Before we’ve even started the attack, Google’s implementation of the device code flow has effectively neutered the attack potential. If any red teamers reading this want to let me know how to pivot the youtube.readonly scope into an account takeover, I’m all ears (not joking, hit me up: matt.kiely[at]huntresslabs.com and I’d love to talk). But I’m not holding my breath.

But hope springs eternal, so let’s attempt to carry out the attack anyway. As far as I can tell, there are no public client IDs for Google like there are for Azure. So if we want to execute the attack, we need a client ID. The recommended way to obtain a client ID is to create a Google Workspace application and configure it to use OAuth 2.0. So if you were hoping for some semblance of anonymity while carrying out the attack, you can throw that out the window.

Even if you go through the trouble of building an OAuth app within Google, there are still other checks and safeguards in place. For example, if your application requires too many powerful permissions, it must be published and verified before anyone can use it:

*Figure 13: The error message when trying to install an unverified Google OAuth 2.0 application*

But that’s not going to be an issue for us, remember? We’re limited to four scopes of permissions: two for GDrive and two for YouTube. We’re not exactly working with powerful exploitation primitives here.

The technical steps to request a device code from Google are largely the same as with Azure. For variety’s sake, we’ll use Python to do the initial request and poll the endpoint until the authentication is complete:

Loading Gist...

When we run the script, it gives us device code. We ostensibly phish the user and instruct them to authenticate just like with the Azure device code phish attack:

*Figure 14: The output of running the Google Cloud device code phish script*

Once the victim punches in their credentials, we get an access token and refresh token! But good luck using either to gain initial access given the limited scope.

*Figure 15: The resulting tokens from a successful Google Cloud device code authentication*

Important note: I’ve really only scratched the surface of the attack surface with Google compared to Azure. There may undocumented client IDs, undocumented scopes available for exploitation, and many other possible attack vectors here that are unknown to myself and/or the community. But I think it’s already apparent that the attack vectors in Google Cloud are significantly more limited when compared to their Azure equivalents.

Analysis & Conclusion

Quite a difference between the two identity providers!

If I could summarize the key takeaway here, it’s this: Google understands that the device code flow is niche and only used in certain scenarios and limits the scopes available to the device code flow accordingly. Microsoft makes no such limitations.

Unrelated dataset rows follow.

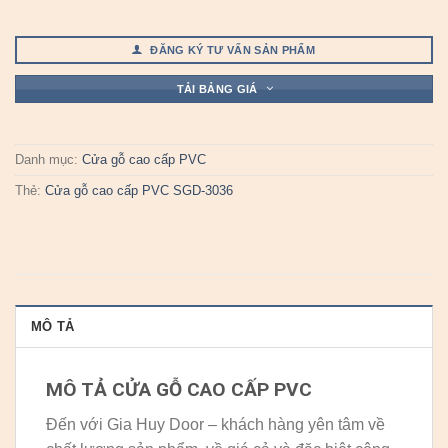
ĐĂNG KÝ TƯ VẤN SẢN PHẨM
TẢI BẢNG GIÁ
Danh mục:
Cửa gỗ cao cấp PVC
Thẻ:
Cửa gỗ cao cấp PVC SGD-3036
MÔ TẢ
MÔ TẢ CỬA GỖ CAO CẤP PVC
Đến với Gia Huy Door – khách hàng yên tâm về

You can imagine why Google chose to implement it this way. The two sets of permissions have to do with GDrive and YouTube. Google understands that the types of client devices that would probably use the device code authentication flow are smart TVs (the documentation even specifies this in the title! “OAuth 2.0 for TV and Limited-Input Device Applications”). It’s not hard to imagine that the kinds of accesses a TV would need center on entertainment – “Hey smart TV, please play my favorite YouTube video!”

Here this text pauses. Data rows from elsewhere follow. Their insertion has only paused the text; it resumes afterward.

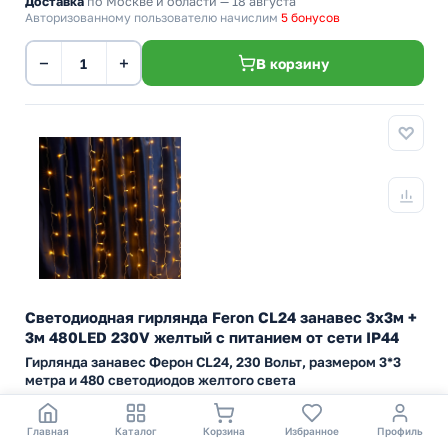
Доставка
по Москве и области — 18 августа
Авторизованному пользователю начислим
5 бонусов
−
+
В корзину
Светодиодная гирлянда Feron CL24 занавес 3х3м +
3м 480LED 230V желтый c питанием от сети IP44
Гирлянда занавес Ферон CL24, 230 Вольт, размером 3*3
метра и 480 светодиодов желтого света
Артикул:
41629
Бренд:
Feron (Ферон)
Главная
Каталог
Корзина
Избранное
Профиль
Тип
Занавес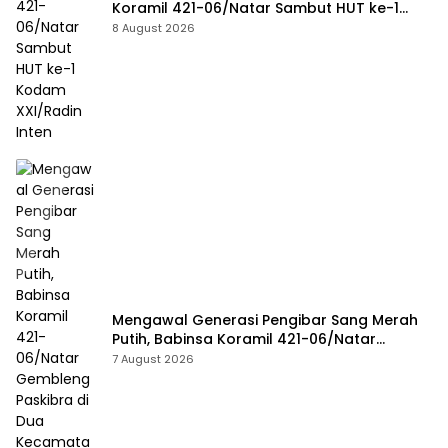
Koramil 421-06/Natar Sambut HUT ke-1
Kodam XXI/Radin Inten
8 August 2026
Mengawal Generasi Pengibar Sang Merah
Putih, Babinsa Koramil 421-06/Natar
Gembleng Paskibra di Dua Kecamatan
7 August 2026
Jelang HUT RI ke-81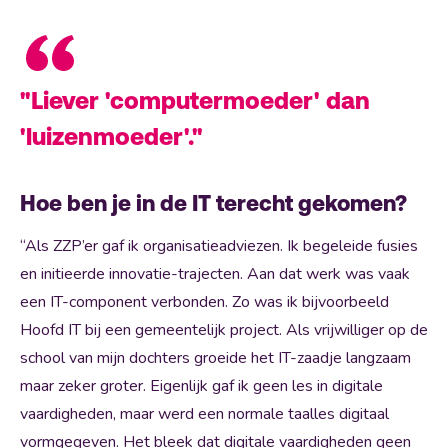
"Liever 'computermoeder' dan
'luizenmoeder'."
Hoe ben je in de IT terecht gekomen?
“Als ZZP’er gaf ik organisatieadviezen. Ik begeleide fusies
en initieerde innovatie-trajecten. Aan dat werk was vaak
een IT-component verbonden. Zo was ik bijvoorbeeld
Hoofd IT bij een gemeentelijk project. Als vrijwilliger op de
school van mijn dochters groeide het IT-zaadje langzaam
maar zeker groter. Eigenlijk gaf ik geen les in digitale
vaardigheden, maar werd een normale taalles digitaal
vormgegeven. Het bleek dat digitale vaardigheden geen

But take a moment to appreciate the fact that two implementations of the same OAuth feature have radically different attack surfaces associated with each. Azure’s lack of restriction on the requested scopes and resources has already led to researchers identifying extremely powerful attack primitives for device code phishing attacks. But Google’s implementation puts severe restrictions on the same kind of attack.

While it’s unclear if other identity attacks (consent grant attacks, rogue device join, etc) are as effective in Google as they are in Azure, we can safely conclude that device code phishing is severely less effective in Google Cloud than in Azure.

Same feature. Same design. Different implementations. Radically different attack surfaces! It goes to show you: while all OAuth 2.0 implementations are equal, it turns out that some are just a bit more equal than others.